Anyway, I’m not going to do this thing every day where I say, “ooh! You’re on day XX of your thirty-ninth year of life” because oh man, that would be boring and repetitive to both read and to write.

So today, instead, I am going to talk about what the weather was last year on November 16th. It was a clear and sunny day with a high of 11C. That’s nice.

And now I’ve run out of things to say about the weather last year on this day.

According to my calendar, we didn’t actually do anything on this day last year. In fact, it appears we didn’t do anything in 2015, or 2014, or even 2013. So either my scheduling skills suck (kinda) or we tend just to take it easy after being all wild and crazy celebrating your birthday. I don’t know.

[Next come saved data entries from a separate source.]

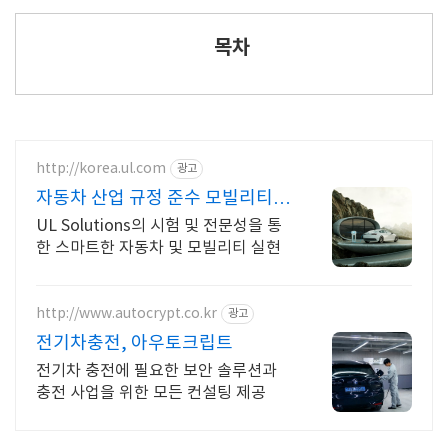
목차
http://korea.ul.com
광고
자동차 산업 규정 준수 모빌리티
안전 강화
UL Solutions의 시험 및 전문성을 통
한 스마트한 자동차 및 모빌리티 실현
http://www.autocrypt.co.kr
광고
전기차충전, 아우토크립트
전기차 충전에 필요한 보안 솔루션과
충전 사업을 위한 모든 컨설팅 제공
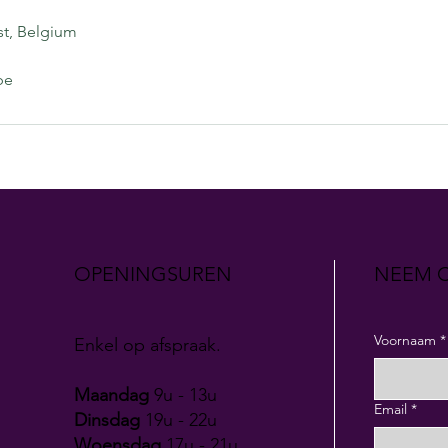
st, Belgium
be
OPENINGSUREN
NEEM C
Voornaam
*
Enkel op afspraak.
Maandag
9u - 13u
Email
*
Dinsdag
19u - 22u
Woensdag
17u - 21u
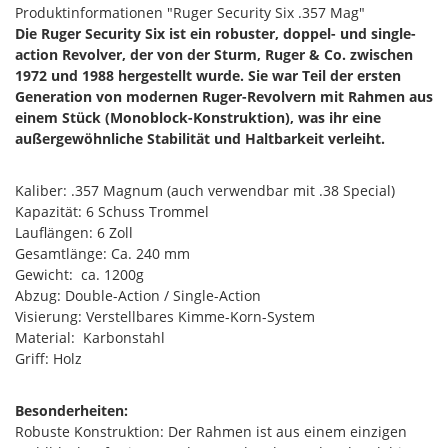
Produktinformationen "Ruger Security Six .357 Mag"
Die Ruger Security Six ist ein robuster, doppel- und single-
action Revolver, der von der Sturm, Ruger & Co. zwischen
1972 und 1988 hergestellt wurde. Sie war Teil der ersten
Generation von modernen Ruger-Revolvern mit Rahmen aus
einem Stück (Monoblock-Konstruktion), was ihr eine
außergewöhnliche Stabilität und Haltbarkeit verleiht.
Kaliber: .357 Magnum (auch verwendbar mit .38 Special)
Kapazität: 6 Schuss Trommel
Lauflängen: 6 Zoll
Gesamtlänge: Ca. 240 mm
Gewicht: ca. 1200g
Abzug: Double-Action / Single-Action
Visierung: Verstellbares Kimme-Korn-System
Material: Karbonstahl
Griff: Holz
Besonderheiten:
Robuste Konstruktion: Der Rahmen ist aus einem einzigen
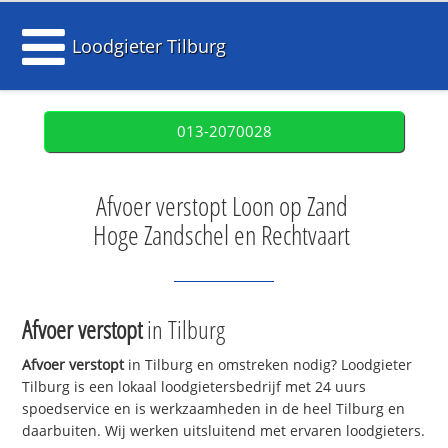
Loodgieter Tilburg
013-2070028
Afvoer verstopt Loon op Zand
Hoge Zandschel en Rechtvaart
Afvoer verstopt
in Tilburg
Afvoer verstopt
in Tilburg en omstreken nodig? Loodgieter
Tilburg is een lokaal loodgietersbedrijf met 24 uurs
spoedservice en is werkzaamheden in de heel Tilburg en
daarbuiten. Wij werken uitsluitend met ervaren loodgieters.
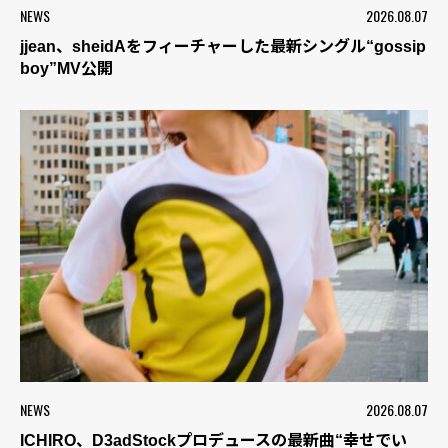
NEWS
2026.08.07
jjean、sheidAをフィーチャーした最新シングル“gossip
boy”MV公開
NEWS
2026.08.07
ICHIRO、D3adStockプロデュースの最新曲“幸せでい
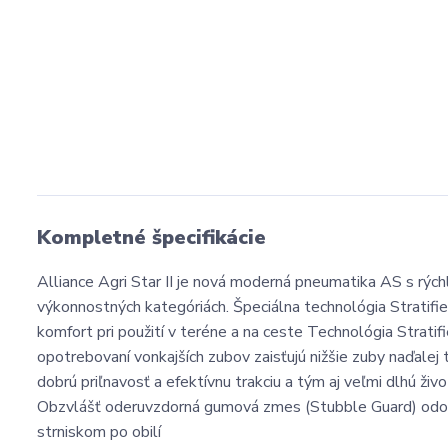
Kompletné špecifikácie
Alliance Agri Star II je nová moderná pneumatika AS s rýc
výkonnostných kategóriách. Špeciálna technológia Stratifie
komfort pri použití v teréne a na ceste Technológia Strat
opotrebovaní vonkajších zubov zaisťujú nižšie zuby naďalej
dobrú priľnavosť a efektívnu trakciu a tým aj veľmi dlhú ži
Obzvlášť oderuvzdorná gumová zmes (Stubble Guard) odol
strniskom po obilí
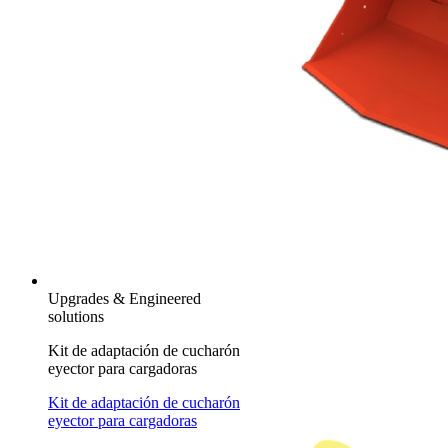
Upgrades & Engineered
solutions
Kit de adaptación de cucharón
eyector para cargadoras
Kit de adaptación de cucharón
eyector para cargadoras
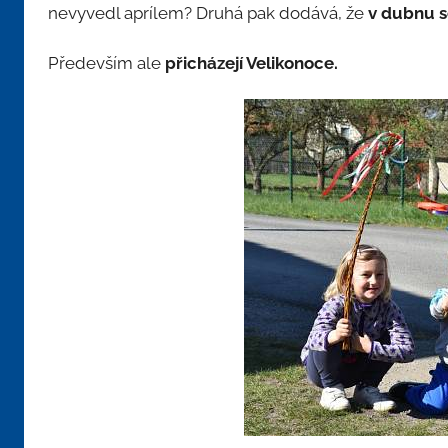
nevyvedl aprílem? Druhá pak dodává, že
v dubnu s
Především ale
přicházejí Velikonoce.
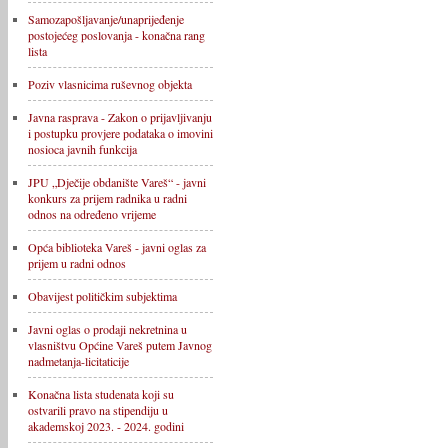
Samozapošljavanje/unaprijeđenje
postojećeg poslovanja - konačna rang
lista
Poziv vlasnicima ruševnog objekta
Javna rasprava - Zakon o prijavljivanju
i postupku provjere podataka o imovini
nosioca javnih funkcija
JPU „Dječije obdanište Vareš“ - javni
konkurs za prijem radnika u radni
odnos na određeno vrijeme
Opća biblioteka Vareš - javni oglas za
prijem u radni odnos
Obavijest političkim subjektima
Javni oglas o prodaji nekretnina u
vlasništvu Općine Vareš putem Javnog
nadmetanja-licitaticije
Konačna lista studenata koji su
ostvarili pravo na stipendiju u
akademskoj 2023. - 2024. godini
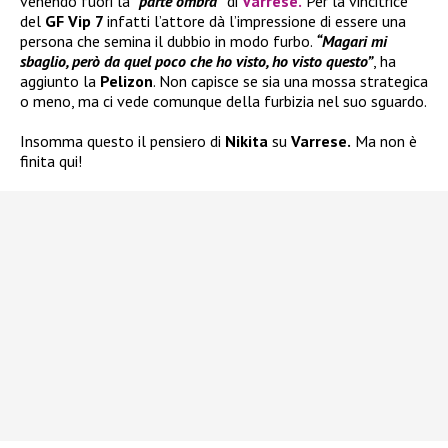
venendo fuori la
“parte ombra”
di
Varrese
.
Per la vincitrice
del
GF Vip 7
infatti l’attore dà l’impressione di essere una
persona che semina il dubbio in modo furbo.
“Magari mi
sbaglio, però da quel poco che ho visto, ho visto questo”
, ha
aggiunto la
Pelizon
. Non capisce se sia una mossa strategica
o meno, ma ci vede comunque della furbizia nel suo sguardo.
Insomma questo il pensiero di
Nikita
su
Varrese.
Ma non è
finita qui!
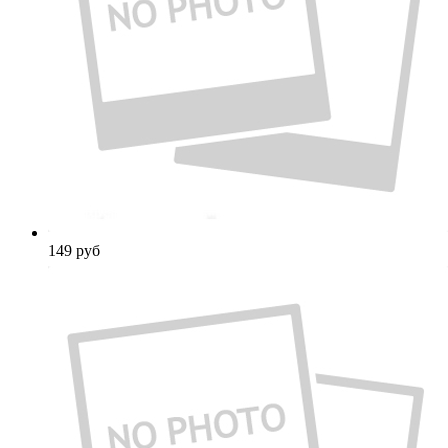
149
руб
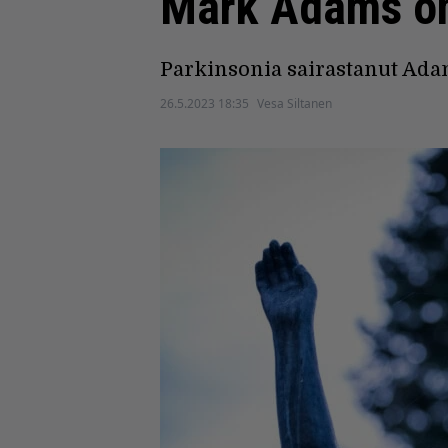
Mark Adams on
Parkinsonia sairastanut Adam
26.5.2023 18:35
Vesa Siltanen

But we did go to Saint Jacob’s Market on yesterday’s day in 2014 (your 37th birthday), and wasn’t that a nice day? Plus when we came back we went for karaoke and that was such fun!

You know what’s fun about watching karaoke? People just appear to be so unbridled in their lack of self-awareness. I mean that in actually the nicest way because I will likely never do karaoke again because I am way, way too self-aware. Self-conscious.
I suddenly notice that I have limbs – I have arms, and legs, and fingers, and a face with features that sometimes seem to move of their own will. I have a sudden flashback to every single awkward picture ever taken of me and how I felt in the moment I saw that picture and was like, oh man, is that me? Is that what I look like? I mean, sometimes I even forget that I’m white. I’m not saying I walk around thinking I’m black or something, I just lose awareness that I even have a colour.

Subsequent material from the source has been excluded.